Treasury looks at tighter rules on listing of firms


The British Treasury department says it will launch a public consultation about the drawing up of tighter rules regarding the listing of public companies on London's Stock Exchange, with the potential for organizations to be rejected on the grounds of national security.
According to a report in the Financial Times, grounds for rejection could include if a company is owned by someone who is considered to be a threat to the interests of the United Kingdom, or if it is believed it could enable foreign states to access commercially sensitive material, or information of state importance.

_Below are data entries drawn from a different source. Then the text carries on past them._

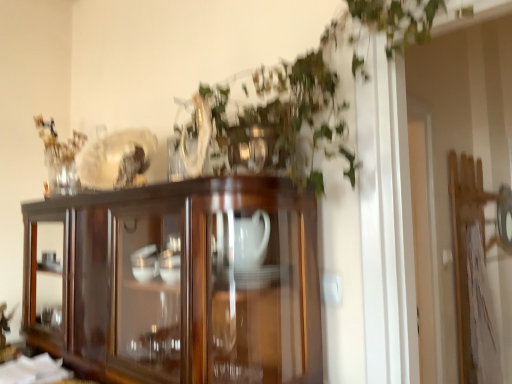 Question: Is dark wood cupboard at center wider or thinner than green leafy plant at upper center?

Choices:
 (A) wide
 (B) thin

Answer: (B)

Question: In terms of height, does dark wood cupboard at center look taller or shorter compared to green leafy plant at upper center?

Choices:
 (A) tall
 (B) short

Answer: (B)

Question: Is point (98, 253) positioned closer to the camera than point (392, 21)?

Choices:
 (A) farther
 (B) closer

Answer: (A)

Question: From the image's perspective, is green leafy plant at upper center positioned above or below dark wood cupboard at center?

Choices:
 (A) below
 (B) above

Answer: (B)

Question: Which is correct: green leafy plant at upper center is inside dark wood cupboard at center, or outside of it?

Choices:
 (A) outside
 (B) inside

Answer: (A)

Question: From a real-world perspective, is green leafy plant at upper center above or below dark wood cupboard at center?

Choices:
 (A) below
 (B) above

Answer: (B)

Question: Is point (394, 4) positioned closer to the camera than point (247, 336)?

Choices:
 (A) farther
 (B) closer

Answer: (B) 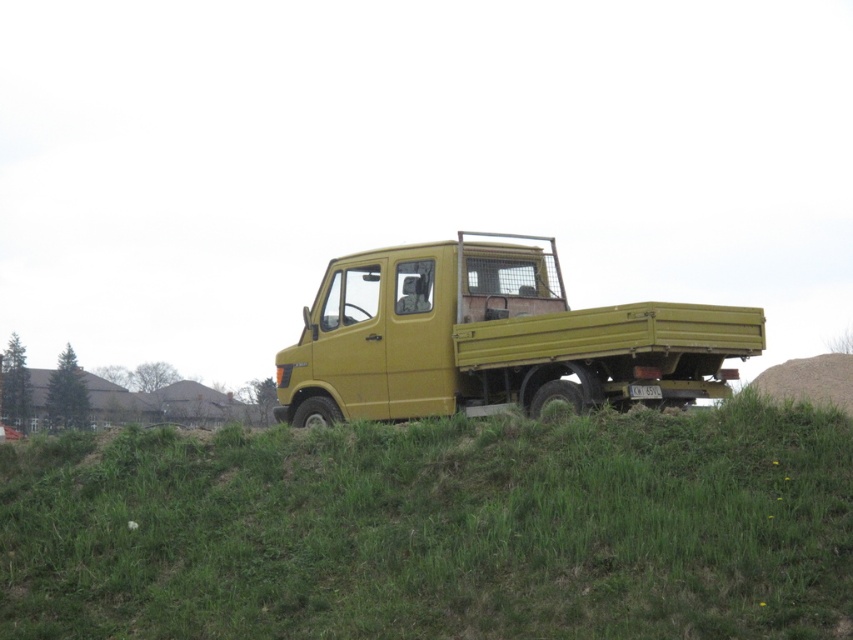 Question: Does green grassy hillside at center appear under matte yellow truck at center?

Choices:
 (A) yes
 (B) no

Answer: (A)

Question: Does green grassy hillside at center appear over matte yellow truck at center?

Choices:
 (A) no
 (B) yes

Answer: (A)

Question: Does green grassy hillside at center appear on the right side of matte yellow truck at center?

Choices:
 (A) yes
 (B) no

Answer: (B)

Question: Which point is closer to the camera?

Choices:
 (A) (361, 458)
 (B) (585, 403)

Answer: (A) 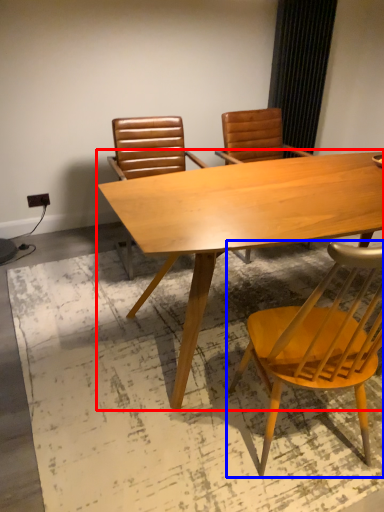 Question: Among these objects, which one is nearest to the camera, table (highlighted by a red box) or chair (highlighted by a blue box)?

Choices:
 (A) table
 (B) chair

Answer: (B) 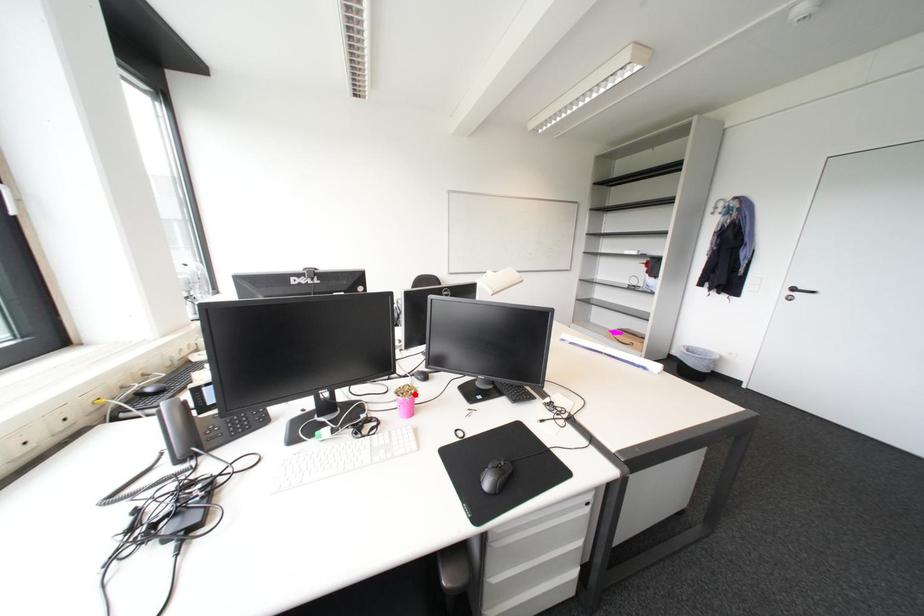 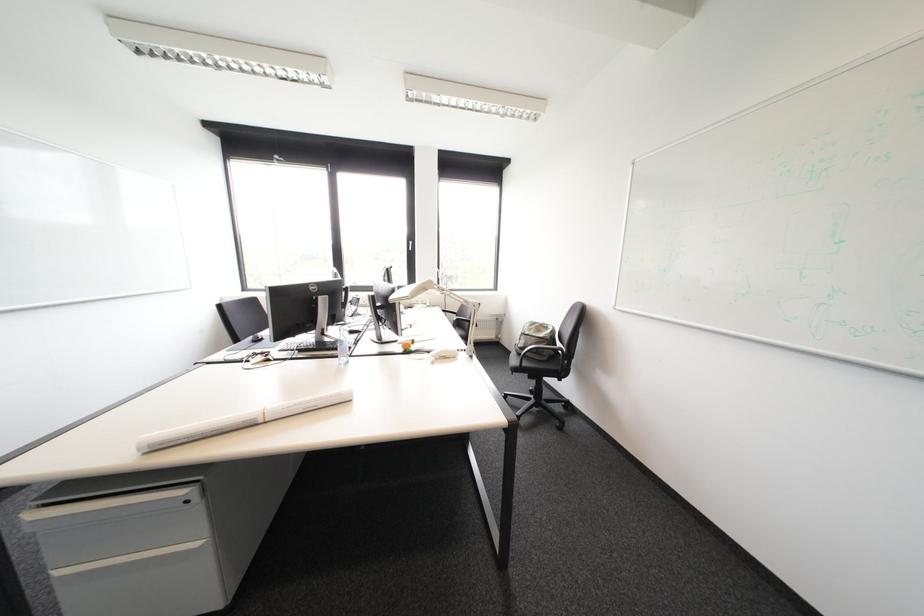 Question: I am providing you with two images of the same scene from different viewpoints. A red point is marked on the first image. Is the red point's position out of view in image 2?

Choices:
 (A) Yes
 (B) No

Answer: (A) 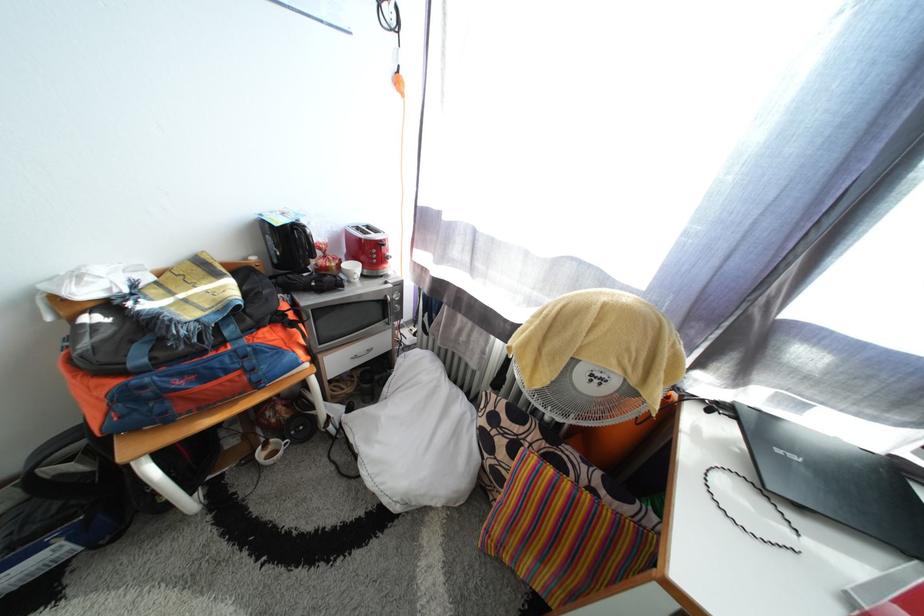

Particular attention could be paid to sectors such as defense, national infrastructure and technology.
"The UK's reputation for clean, transparent markets makes it an attractive global financial center," said a statement issued by the Treasury. "We're planning to bolster this by taking a targeted new power to block listings that pose a national security risk, and will launch a consultation to inform its design in the coming months."
This initiative comes as the London Stock Exchange continues to adjust to life after Brexit and the new rules by which it will work, and as Chancellor Rishi Sunak is expected to relax the UK's strict stock market listing rules in a bid to attract more overseas companies.
Supporters of the idea say it could pull in business from rival listings places such as New York, but opponents say it could send out a mixed message about the UK, and specifically the City of London, being more welcoming and liberated in the post-Brexit era.
"There is a conflict here between to what extent the government is... interventionist and to what extent it's free market, open doors," one senior executive told the Financial Times.
Sunak has previously been encouraged to try and attract more special purpose acquisition companies, or Spacs, which have proven particularly popular in the US, to the London listings.
These are companies set up allowing investors to raise large amounts of money specifically to merge with other fast-growing companies, a process which has been used to help a lot of tech companies go public.
This is a field of business that London is particularly keen to attract, and in March the former chief executive of the London Stock Exchange, Xavier Rolet, was quoted by the Daily Telegraph as urging Sunak to "grab some of the trade that has gone to New York and Amsterdam" by making it easier for Spac deals to be done in the UK.